Amanda Lynn Deal Exists in the Space Between Relatability and Self-Deprecation

“You can make anything funny if it’s from your experience.”

Amanda Lynn Deal (Jordan Gale)

In a blacklit room littered with dark leather couches, Amanda Lynn Deal warms up the hodge-podge crowd at Sanctuary Club. There’s a 50th birthday party, a group of consultant types in button-downs and puffer vests, bondage enthusiasts wrapped in neon cords, and one curious WW reporter packed into the sex-positive Pearl District nightclub.

The club has hosted Laughrodisiac for years, touting it as the longest-running (and filthiest) monthly comedy show in Portland. Although Deal took the reins as host only a few months earlier, the audience devours each joke she throws at them with uproarious laughter.

“I’ve always just been kind of a goofy kid,” Deal says as she reflects on her start in comedy. “I was homeschooled and I have a lot of siblings. I was always the one that would dress up in weird outfits or do prank phone calls just to make people laugh.”

Deal’s humor finds its niche in the space between relatability and self-deprecation. The 32-year-old has a laissez-faire “the world is burning so let’s roast some marshmallows” attitude to which many chronically online millennials and Zoomers can relate.

Kicking off the show, Deal begins: “I’m doing pretty good, which is weird for me. Anyone else trauma bond for two fucking years? You get out of a relationship like, ‘Was I drunk the whole time?’”

In between the sets of fellow comedians Shrista, Julia Corral, Jon Bennett, Taylor Evans, and Ryan Danley, Deal keeps the momentum flowing and holds the crowd’s attention—no easy feat for a comedy show anywhere, let alone Sanctuary Club. In fact, it was in this kooky, albeit very Portland, venue that Deal first started to find her niche.

“Todd Armstrong was the host and he had me come and do a set, then had me back for a feature set, and then for a headline,” she says. “Then he was like, ‘Holy shit. You’re funny. This room loves you.’”

Deal points out how Sanctuary Club has become a safe space for her and other comedians to hone their craft. “It’s been really wonderful because it’s such an accepting room,” she says. “It’s a place where I always feel very comfortable to be vulnerable.”
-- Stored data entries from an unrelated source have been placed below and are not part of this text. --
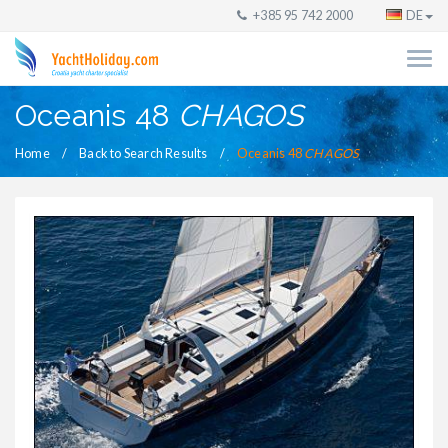
+385 95 742 2000
DE
Oceanis 48
CHAGOS
Home
Back to Search Results
Oceanis 48
CHAGOS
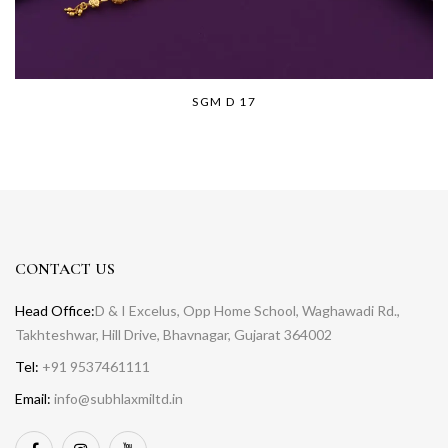
SGM D 17
CONTACT US
Head Office:
D & I Excelus, Opp Home School, Waghawadi Rd.,
Takhteshwar, Hill Drive, Bhavnagar, Gujarat 364002
Tel:
+91 9537461111
Email:
info@subhlaxmiltd.in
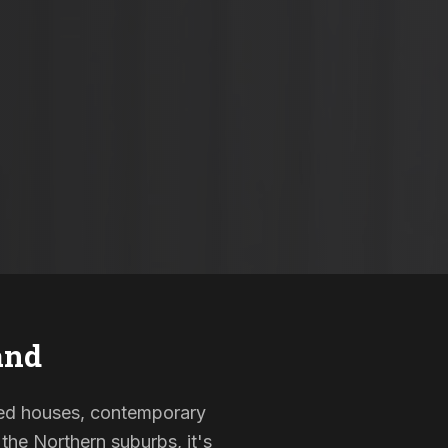
and
isted houses, contemporary
the Northern suburbs, it's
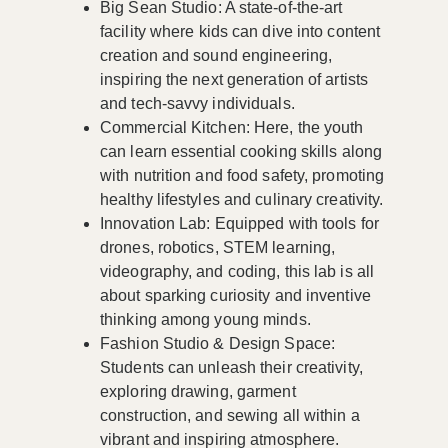
Big Sean Studio
: A state-of-the-art
facility where kids can dive into content
creation and sound engineering,
inspiring the next generation of artists
and tech-savvy individuals.
Commercial Kitchen
: Here, the youth
can learn essential cooking skills along
with nutrition and food safety, promoting
healthy lifestyles and culinary creativity.
Innovation Lab
: Equipped with tools for
drones, robotics, STEM learning,
videography, and coding, this lab is all
about sparking curiosity and inventive
thinking among young minds.
Fashion Studio & Design Space
:
Students can unleash their creativity,
exploring drawing, garment
construction, and sewing all within a
vibrant and inspiring atmosphere.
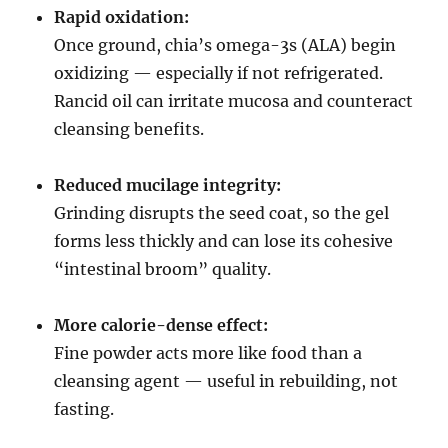
Rapid oxidation:
Once ground, chia’s omega-3s (ALA) begin
oxidizing — especially if not refrigerated.
Rancid oil can irritate mucosa and counteract
cleansing benefits.
Reduced mucilage integrity:
Grinding disrupts the seed coat, so the gel
forms less thickly and can lose its cohesive
“intestinal broom” quality.
More calorie-dense effect:
Fine powder acts more like food than a
cleansing agent — useful in rebuilding, not
fasting.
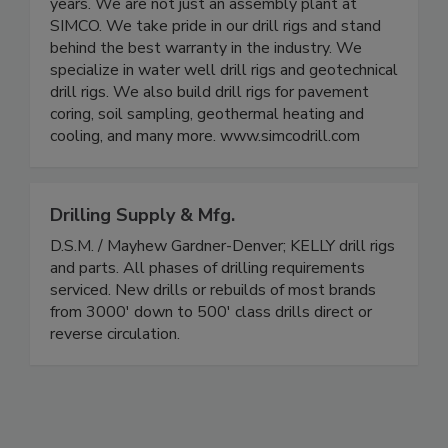
years. We are not just an assembly plant at
SIMCO. We take pride in our drill rigs and stand
behind the best warranty in the industry. We
specialize in water well drill rigs and geotechnical
drill rigs. We also build drill rigs for pavement
coring, soil sampling, geothermal heating and
cooling, and many more. www.simcodrill.com
Drilling Supply & Mfg.
D.S.M. / Mayhew Gardner-Denver; KELLY drill rigs
and parts. All phases of drilling requirements
serviced. New drills or rebuilds of most brands
from 3000' down to 500' class drills direct or
reverse circulation.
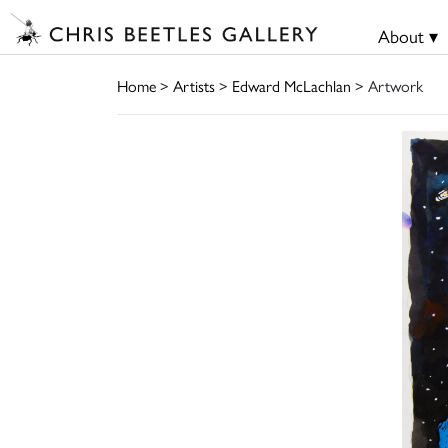
About ▾
Home
>
Artists
>
Edward McLachlan
> Artwork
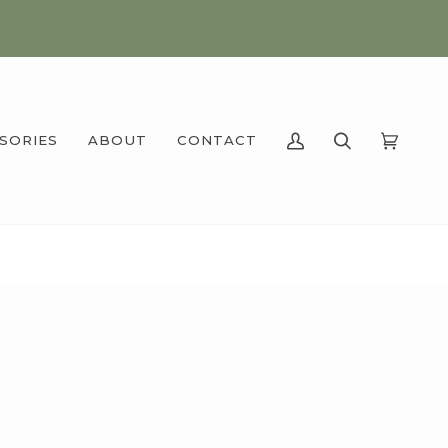
SSORIES
ABOUT
CONTACT
MY
SEARCH
CART
(0)
ACCOUNT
Although an impressive accolade in her comedy career, Laughrodisiac is only one of Deal’s many comedic ventures across Portland and Vancouver. She co-hosts Haymaker’s Power Hour Live Comedy show alongside Ronnie Macaroni and Jamie Carbone, co-hosts the open mic night at UnderBar in Vancouver, and hosts the Alberta Street Pub’s late-brunch comedy mic The F*ucks of Life (all while traveling around the Pacific Northwest headlining shows).

Although Deal is now recognized as one of the biggest names in the Portland comedy scene, her first set was at a dispiriting open mic night.

“I did not do well,” Deal states emphatically with a laugh. “I thought I was gonna go out there and crush it.” Instead, she was met with a standup comic’s fatal enemy: awkward silence. Still, she learned an important lesson: “There’s a difference between being a funny person and doing standup.”

Shortly after, Deal visited Chicago to see the legendary improv comedy troupe Second City, which she ultimately joined. Then, after driving a converted school bus to do standup across the nation, she moved to Vancouver and returned to familiar comedic stomping grounds.

“Portland can get a bad reputation of being too PC, but a lot of my friends from Chicago were excited to come and visit because of that,” Deal says. “You can make anything funny if it’s from your experience. If you’re making fun of someone else’s experience, you’re just a bully.”